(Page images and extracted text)
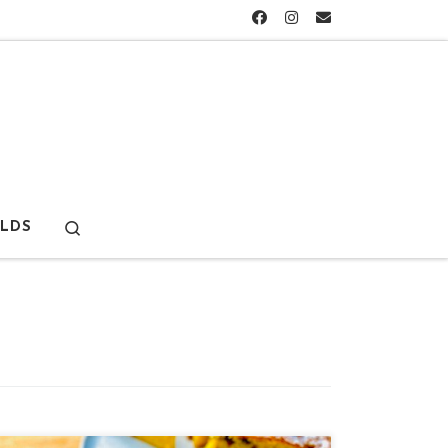
Search
LDS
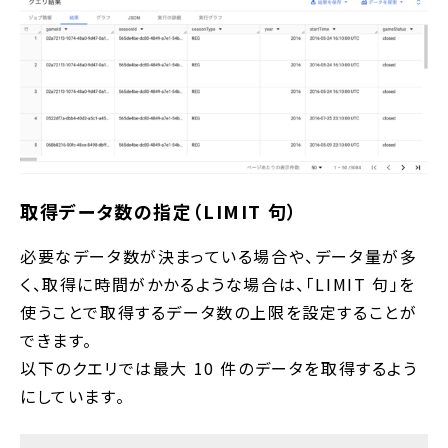
取得データ数の指定（LIMIT 句）
必要なデータ数が決まっている場合や、データ量が多
く、取得に時間がかかるような場合は、「LIMIT 句」を
使うことで取得するデータ数の上限を設定することが
できます。
以下のクエリでは最大 10 件のデータを取得するよう
にしています。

== Problem details ==
Find and copy each line above that includes the string "LIMIT".

== Exercise result ==
取得データ数の指定（LIMIT 句）
く、取得に時間がかかるような場合は、「LIMIT 句」を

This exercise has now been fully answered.